Today’s Stupid MTA Statement of the Day comes to us from Richard Brodsky, Jeffrey Dinowitz and Linda Rosenthal. Brodsky, head of the committee that oversees the state’s public authorities, has sent a letter to the MTA Board criticizing the authority for its “decision to put students and families out as a pawn in the struggle to increase City and State funding.” He continued: “Simply stated, we ask that you immediately withdraw the threat to student fares.”
The Gotham Gazette has seen the letter and provides an excerpt sure to boil your blood:
“While the MTA asserts it needs $214 million in additional state and city aid to preserve the program, the actual cost of free and discounted student fares is close to zero. We reject the MTA’s assertion that the program must be valued at the ostensible lost revenue, and point out that state and city funding for the program actually exceeds the cost of providing the service.”
It is irresponsible economics — and flat-out wrong — for Brodsky to say the cost of free fares is “close to zero.” As I explained when City Comptroller John Liu brought up this same spurious argument, free doesn’t mean no cost. The MTA has to staff more trains and clean up more stations. They have to pay the costs associated with 133.4 million people a year entering the system for free, and that is not something that carries a price tag “close to zero.”
Meanwhile, Dinowitz and Rosenthal leaped into the fray with statements that are simply inexplicable in their absurdity. Dinowitz proclaimed the MetroCard Cuts to be “disgusting and immoral,” and Rosenthal called the move “shameful.” That’s right; members one of the state bodies responsible for approving a budget that striped state funding of student transit have the audacity to slam the MTA for its unwillingness to pay nearly $200 million of money that it doesn’t have for free student travel. When I last I checked, the MTA was a transportation authority and not a school bus provider.
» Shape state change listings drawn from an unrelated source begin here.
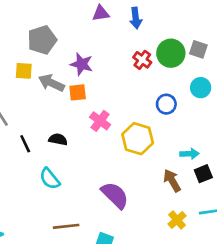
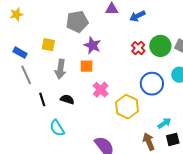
blue arrow: (136, 18) -> (137, 16), turned 63
gray pentagon: (42, 40) -> (77, 22), moved
gray arrow: (51, 83) -> (60, 69), moved, turned -114
blue circle: (166, 104) -> (152, 84), size x1.5
cyan arrow: (189, 154) -> (164, 123), turned -40

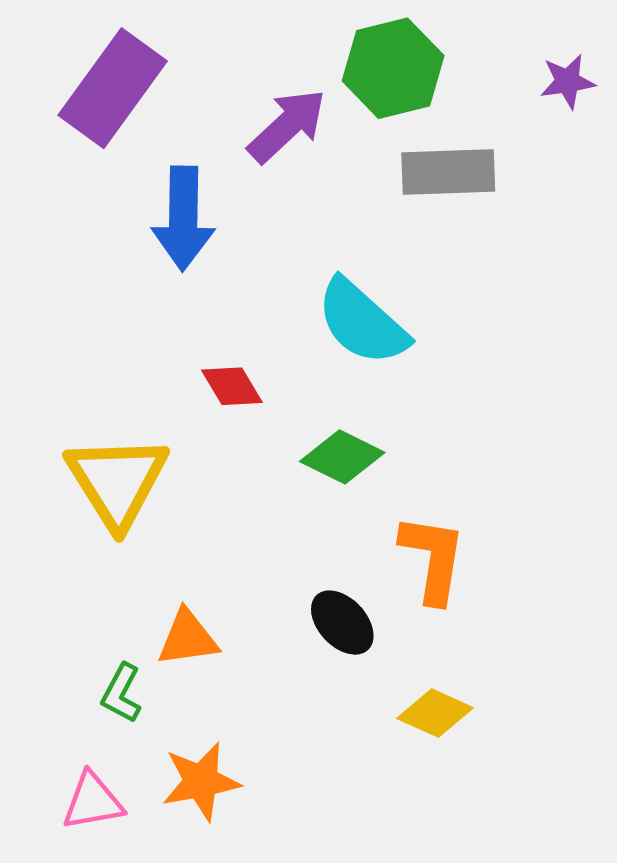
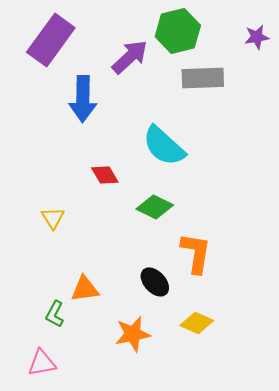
yellow triangle: (117, 481) -> (53, 218), size x0.5
orange star: (201, 782) -> (133, 334), moved

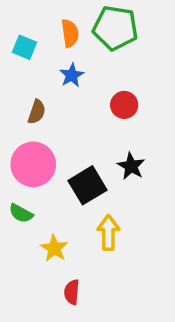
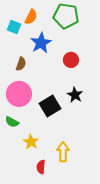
orange semicircle: (70, 33) -> (31, 17), moved, turned 35
blue star: (72, 75) -> (41, 43), size x1.5
yellow arrow: (108, 233) -> (63, 152), moved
The people who are truly “disgusting and immoral” and also “shameful” are these very same legislatures in Albany who control the purse strings. These are the people who have shot down congestion pricing and East River Bridge tolls, the people who don’t fight for dollars for the MTA and just slam the MTA when its economics go sour. These are the people we vote to represent us and who fail at that task in so many ways.
No politician has yet to explain why the MTA should foot the bill for student transit. The politics of asking a transit agency to cover for the Department of Education, the city and the state do not make sense. As Aaron Donovan, an agency spokesperson said in December, “Nowhere else in the United States is the public transportation system responsible for the costs of transporting students to school. In other municipalities throughout the country the local government will provide that transportation free of charge, and in most cases, provide a fleet of yellow buses.”
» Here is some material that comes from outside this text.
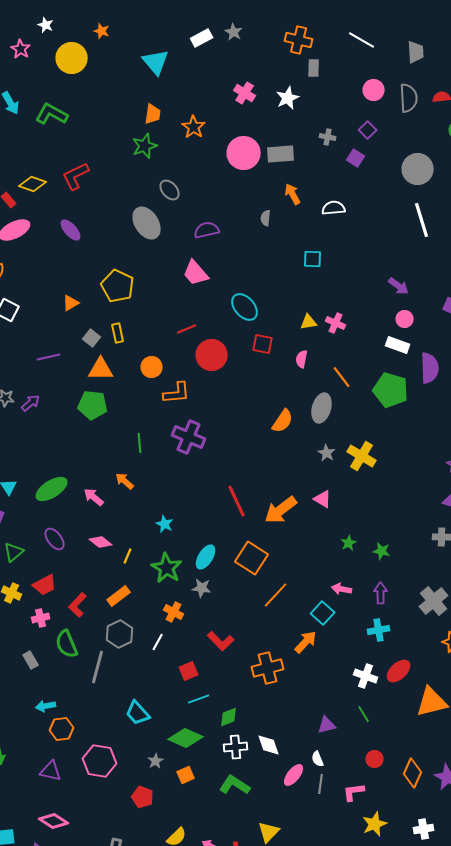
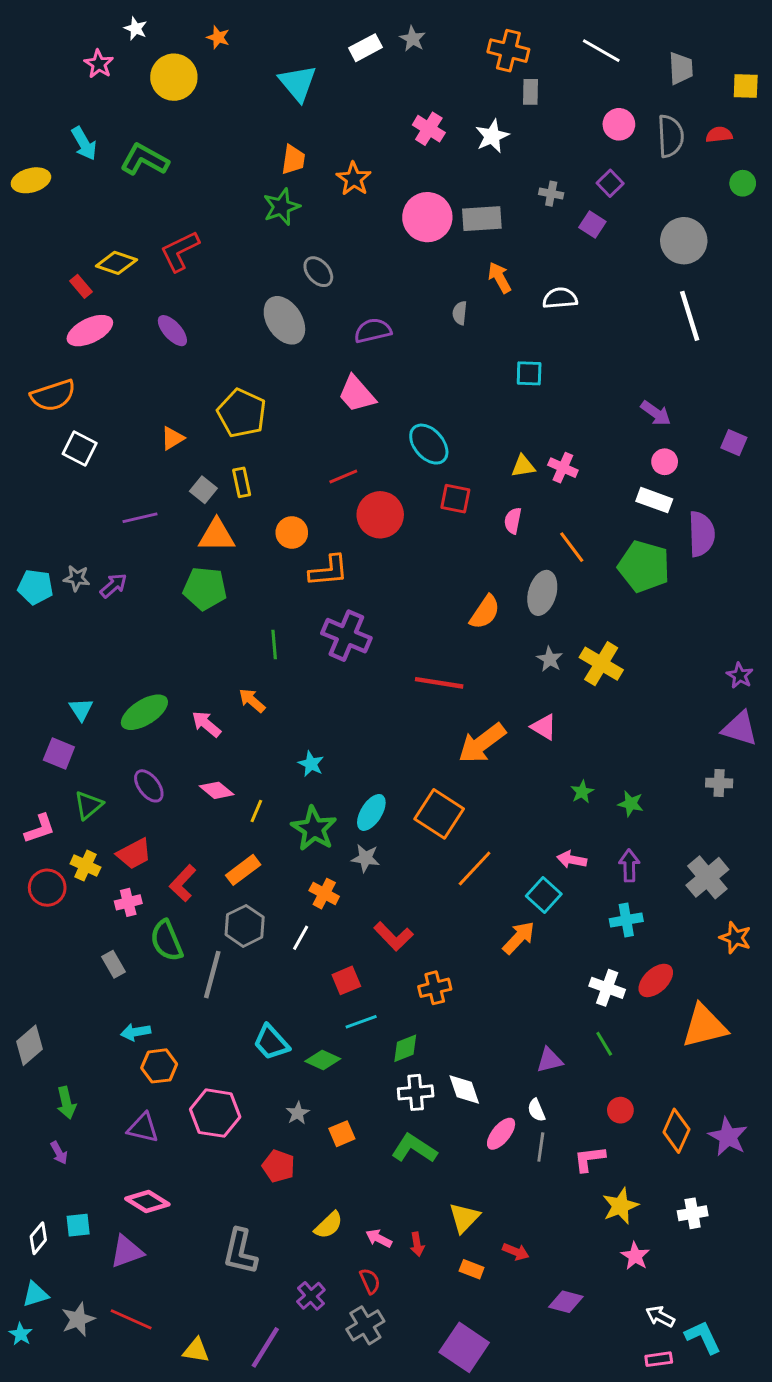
red line: (237, 501) -> (439, 683), moved, turned -56
orange cross: (268, 668) -> (435, 988), moved, size x0.7
green diamond: (186, 738) -> (323, 1060), moved, size x0.7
Yet when faced with the political and economic reality of student travel, the state Assembly representatives are more than willing to eschew any sense of responsibility toward the city’s students. It’s far easier and politically palatable to scapegoat the MTA than to accept the blame for failed economic and education policy initiatives.
This morning, Public Advocate Bill de Blasio flyered some major subways stops in an effort to convince New Yorkers to call upon Albany to fund student transit. He, at least, has the right idea in mind, but as Brodsky, Dinowitz and Rosenthal have highlighted today, those efforts will come to naught. Albany has simply become a wall standing in the way of New York City’s transit present and future.